Ahora nos toca más que nunca responsabilizarnos de nuestra interdependencia, dar crédito a esta evidencia. Sabemos que nos hemos endeudado con la naturaleza que también somos; con los abandonados a la injusticia, con los que aún no tuvieron la oportunidad de decidir y con quienes están por llegar. Se nos ha revelado impúdica la certidumbre de que hay que cambiar y de que es posible. Tal vez volvamos a sumergirnos en la estupidez inmovilista, en lo que ahora en formato modernizado llamamos zona de confort, y entonces dejemos pasar esta oportunidad sin reconocernos como actores y codirectores de la escena que nos ha tocado vivir.
En este nuevo “nos”, toca ya revisar el sentido de la individualidad que alimentada en el empoderamiento de la autosuficiencia, se nutre cada día del consumo de productos, tiempo, personas… y del buen aprovechamiento de todo ello, es decir cómo rentabilizarlos.
¿Cómo llegamos al “cuanto más mejor”, a la cantidad frente a la calidad? Y en todo esto ¿dónde se nos perdió la cualidad?
Ese “rasgo permanente, diferenciado, peculiar y distintivo de la esencia de una persona que contribuye, a que alguien sea lo que es y como es.”
Porque esta también está pasando a formar parte de objetos perdidos, no sólo hay especies en extinción sino que en nuestra especie se extingue lo cualitativo, la sociedad de consumo consigue generar un imaginario de igualdad invisibilizando lo inmanente e ignorando la diversidad y las desigualdades y la injusticia que provoca.
Consumo de objetos, de oxígeno, de recursos naturales, consumo sin reparto, consumo sin reflexión, sin empatía, consumo de personas, de relaciones, de cuerpos….

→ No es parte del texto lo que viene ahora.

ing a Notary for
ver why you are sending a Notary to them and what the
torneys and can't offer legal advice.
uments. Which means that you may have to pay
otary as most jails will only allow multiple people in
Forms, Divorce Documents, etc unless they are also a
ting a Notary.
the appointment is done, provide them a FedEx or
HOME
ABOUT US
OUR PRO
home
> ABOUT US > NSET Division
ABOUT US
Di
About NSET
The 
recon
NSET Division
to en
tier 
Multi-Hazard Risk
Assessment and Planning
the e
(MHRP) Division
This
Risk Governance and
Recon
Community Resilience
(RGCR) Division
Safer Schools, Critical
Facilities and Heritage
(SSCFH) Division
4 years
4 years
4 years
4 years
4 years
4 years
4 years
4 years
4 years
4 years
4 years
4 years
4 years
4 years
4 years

Esta parada de obligado cumplimiento nos permite revisar también las necesidades y deseos, en torno a las relaciones, pero las de verdad, no las que nos vendieron a crédito indefinido. En estos días, confinadas unas y separadas otras, echamos de menos muchas cosas; pero sobretodo nos hemos aferrado al “junto con otros/as”.
Y esta interdependencia imprescindible no sólo nos muestra que somos vulnerables sino que además es lo que nos vincula permitiéndonos vivir.

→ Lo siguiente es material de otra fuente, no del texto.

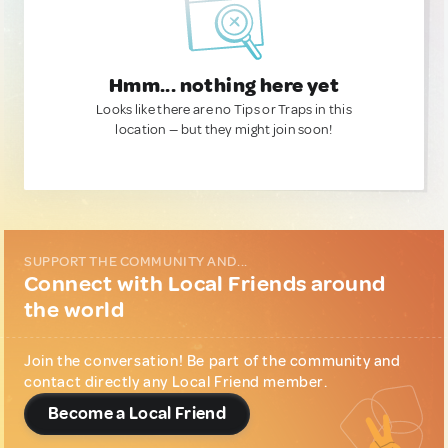
Hmm... nothing here yet
Looks like there are no Tips or Traps in this
location — but they might join soon!
SUPPORT THE COMMUNITY AND...
Connect with Local Friends around
the world
Join the conversation! Be part of the community and
contact directly any Local Friend member.
Become a Local Friend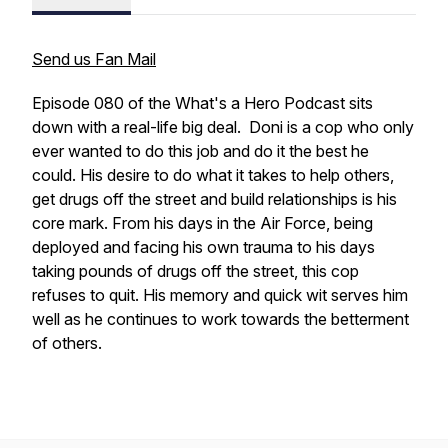
Send us Fan Mail
Episode 080 of the What's a Hero Podcast sits
down with a real-life big deal. Doni is a cop who only
ever wanted to do this job and do it the best he
could. His desire to do what it takes to help others,
get drugs off the street and build relationships is his
core mark. From his days in the Air Force, being
deployed and facing his own trauma to his days
taking pounds of drugs off the street, this cop
refuses to quit. His memory and quick wit serves him
well as he continues to work towards the betterment
of others.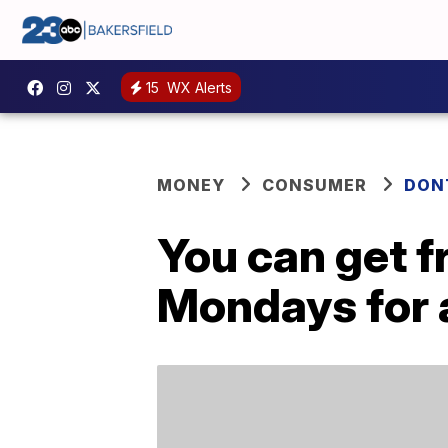
15
WX Alerts
MONEY
CONSUMER
DON
You can get f
Mondays for a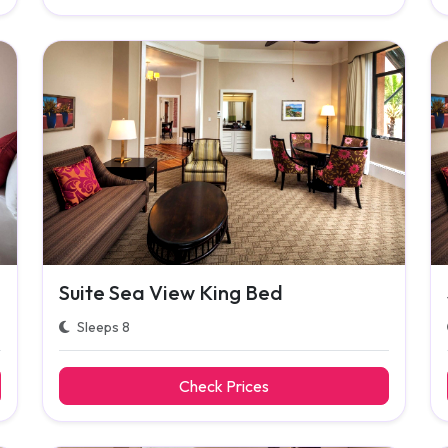
Suite Sea View King Bed
Sleeps 8
Check Prices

Y es que no somos “solos”, si somos algo es en relación, sólo así es posible la vida, aunque a veces lo banalicemos de tal manera que le quitamos el imprescindible valor que permite también disfrutarlo, sufrirlo y en definitiva dotarlo de realidad.
Y en ese “ser en relación”, somos también vulnerables al deseo erótico que nos aferra a buscarnos y a compartirnos, y que tantas veces, sobrevive al desencuentro aunque las distancias sean menores a 1,5 metros o de kilómetros.
Reconocernos en la vulnerabilidad nos hace curiosamente más resilientes, y nos lleva a parajes más amables de convivencia. No escapamos a ella sino en una suerte de alucinación que insensibilizando la mirada del dolor de lo ajeno, nos vuelve ciegos, aliviándonos con ello también de los placeres del compartirnos.
¿Cuándo y cómo llegamos a creernos que no teníamos que necesitarnos? ¿Quizás a la vez que nos negamos la posibilidad de desear algo distinto del rendimiento, o rédito final?
La sociedad de consumo nos ha cegado y tapado la boca para conformarnos con lo que hay que hacer para tener, y hemos ahogado las penas y en ellas nuestra cualidad de humanidad dependiente.